Understanding fundamentals still matters. AI can generate a debounce function, but if you don't understand closures and timing, you won't know when the generated version is subtly wrong for your use case. AI can set up a database migration, but if you don't understand indexing strategies, you won't catch the missing index that'll tank your query performance at scale. The tools amplify your existing knowledge. They don't replace it.

The Workflow That Actually Works

After a lot of iteration, here's the process I've settled into:

  • Think first, prompt second. I spend a few minutes thinking about what I want before I start typing. What's the interface? What are the edge cases?
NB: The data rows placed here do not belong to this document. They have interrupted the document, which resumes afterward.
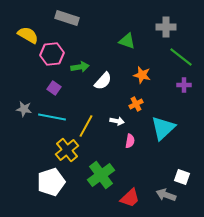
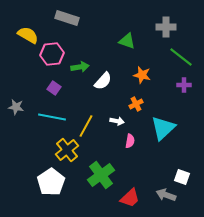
gray star: moved 8 px left, 2 px up
white pentagon: rotated 16 degrees counterclockwise
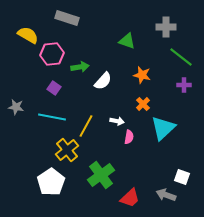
orange cross: moved 7 px right; rotated 16 degrees counterclockwise
pink semicircle: moved 1 px left, 4 px up
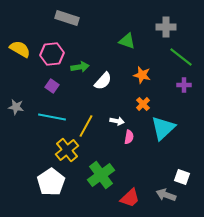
yellow semicircle: moved 8 px left, 14 px down
purple square: moved 2 px left, 2 px up
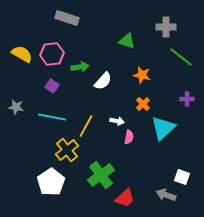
yellow semicircle: moved 2 px right, 5 px down
purple cross: moved 3 px right, 14 px down
red trapezoid: moved 5 px left
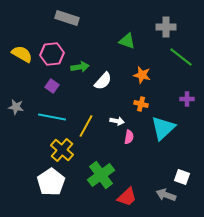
orange cross: moved 2 px left; rotated 32 degrees counterclockwise
yellow cross: moved 5 px left; rotated 10 degrees counterclockwise
red trapezoid: moved 2 px right, 1 px up
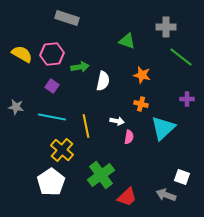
white semicircle: rotated 30 degrees counterclockwise
yellow line: rotated 40 degrees counterclockwise
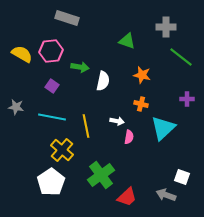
pink hexagon: moved 1 px left, 3 px up
green arrow: rotated 18 degrees clockwise
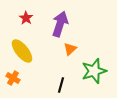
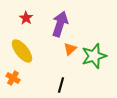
green star: moved 15 px up
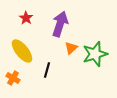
orange triangle: moved 1 px right, 1 px up
green star: moved 1 px right, 2 px up
black line: moved 14 px left, 15 px up
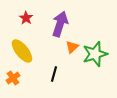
orange triangle: moved 1 px right, 1 px up
black line: moved 7 px right, 4 px down
orange cross: rotated 24 degrees clockwise
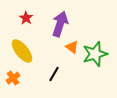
orange triangle: rotated 40 degrees counterclockwise
black line: rotated 14 degrees clockwise
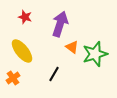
red star: moved 1 px left, 1 px up; rotated 16 degrees counterclockwise
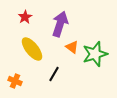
red star: rotated 24 degrees clockwise
yellow ellipse: moved 10 px right, 2 px up
orange cross: moved 2 px right, 3 px down; rotated 32 degrees counterclockwise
What's the simplest version that works? The better my mental model, the better the output.
  • Describe intent, not implementation. "Write a function that retries a fetch request with exponential backoff, max 3 attempts, and throws after the final failure" works better than "write a for loop that calls fetch and waits longer each time." The more I describe what I want and why, the better the result.
  • Read everything it generates. This is non-negotiable. I read every line. Not skim - read. I'm looking for logic errors, missing edge cases, unnecessary complexity, and style inconsistencies with the rest of the codebase. This step catches maybe 20% of generated code that needs changes.
  • Edit by hand when it's faster. Sometimes the AI gets 90% right and the remaining 10% is faster to fix manually than to describe in another prompt. I switch between prompting and typing fluidly. There's no rule about which to use when - it's a feel thing.
  • Test immediately. Since generating tests is fast now, I test every significant piece of generated code before moving on. Catching bugs at this stage is cheap. Catching them in production is not.
  • Where I Think This Is Going

    I'm not going to make grand predictions about AI replacing developers. What I will say is this: the tools are getting better fast enough that the workflow I described above will probably look quaint in a year. The gap between "describe what I want" and "get working code" is shrinking, and the definition of "working" is expanding to include more edge cases, better error handling, and more idiomatic patterns.
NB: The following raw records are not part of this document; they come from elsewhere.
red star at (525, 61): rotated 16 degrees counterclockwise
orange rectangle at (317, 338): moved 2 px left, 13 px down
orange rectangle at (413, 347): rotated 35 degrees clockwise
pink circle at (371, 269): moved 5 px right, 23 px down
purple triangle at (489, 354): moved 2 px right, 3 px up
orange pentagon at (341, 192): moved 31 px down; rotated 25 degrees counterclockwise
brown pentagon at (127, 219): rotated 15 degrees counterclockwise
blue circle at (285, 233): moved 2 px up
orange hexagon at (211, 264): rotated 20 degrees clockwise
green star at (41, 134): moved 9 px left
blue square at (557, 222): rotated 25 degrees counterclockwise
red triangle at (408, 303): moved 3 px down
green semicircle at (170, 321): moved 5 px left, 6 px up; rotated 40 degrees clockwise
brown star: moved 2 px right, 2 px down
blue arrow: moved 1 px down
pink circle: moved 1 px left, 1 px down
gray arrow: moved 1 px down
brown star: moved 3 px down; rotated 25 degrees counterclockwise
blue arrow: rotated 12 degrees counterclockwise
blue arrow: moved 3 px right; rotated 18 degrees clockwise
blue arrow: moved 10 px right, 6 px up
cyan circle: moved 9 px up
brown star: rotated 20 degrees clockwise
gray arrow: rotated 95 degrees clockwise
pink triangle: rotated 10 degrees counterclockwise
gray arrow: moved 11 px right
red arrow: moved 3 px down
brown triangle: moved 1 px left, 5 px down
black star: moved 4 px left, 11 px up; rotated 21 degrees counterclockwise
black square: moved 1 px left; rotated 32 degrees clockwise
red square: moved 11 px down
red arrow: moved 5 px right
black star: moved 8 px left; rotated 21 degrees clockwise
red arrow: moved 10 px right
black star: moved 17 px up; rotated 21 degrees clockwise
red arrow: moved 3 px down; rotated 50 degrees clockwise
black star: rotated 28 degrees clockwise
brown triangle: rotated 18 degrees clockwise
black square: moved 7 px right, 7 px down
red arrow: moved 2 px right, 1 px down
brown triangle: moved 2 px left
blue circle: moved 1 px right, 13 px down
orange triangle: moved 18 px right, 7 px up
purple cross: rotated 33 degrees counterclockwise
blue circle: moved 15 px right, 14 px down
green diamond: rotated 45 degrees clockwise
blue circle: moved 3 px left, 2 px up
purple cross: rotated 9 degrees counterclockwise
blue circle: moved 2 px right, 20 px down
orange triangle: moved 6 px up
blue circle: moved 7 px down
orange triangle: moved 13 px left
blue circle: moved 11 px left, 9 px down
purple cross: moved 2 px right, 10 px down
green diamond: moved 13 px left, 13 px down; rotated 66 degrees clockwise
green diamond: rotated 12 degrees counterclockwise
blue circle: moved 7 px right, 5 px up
    The developers who benefit most aren't the ones who use AI the most - they're the ones who know enough to use it well. Domain knowledge, architectural taste, and debugging skill become more valuable, not less, because they're the things AI can't provide.

    The key insight, if there is one: AI is a force multiplier, not a replacement. It makes good developers faster and lets them take on more ambitious projects. It doesn't make bad decisions into good ones.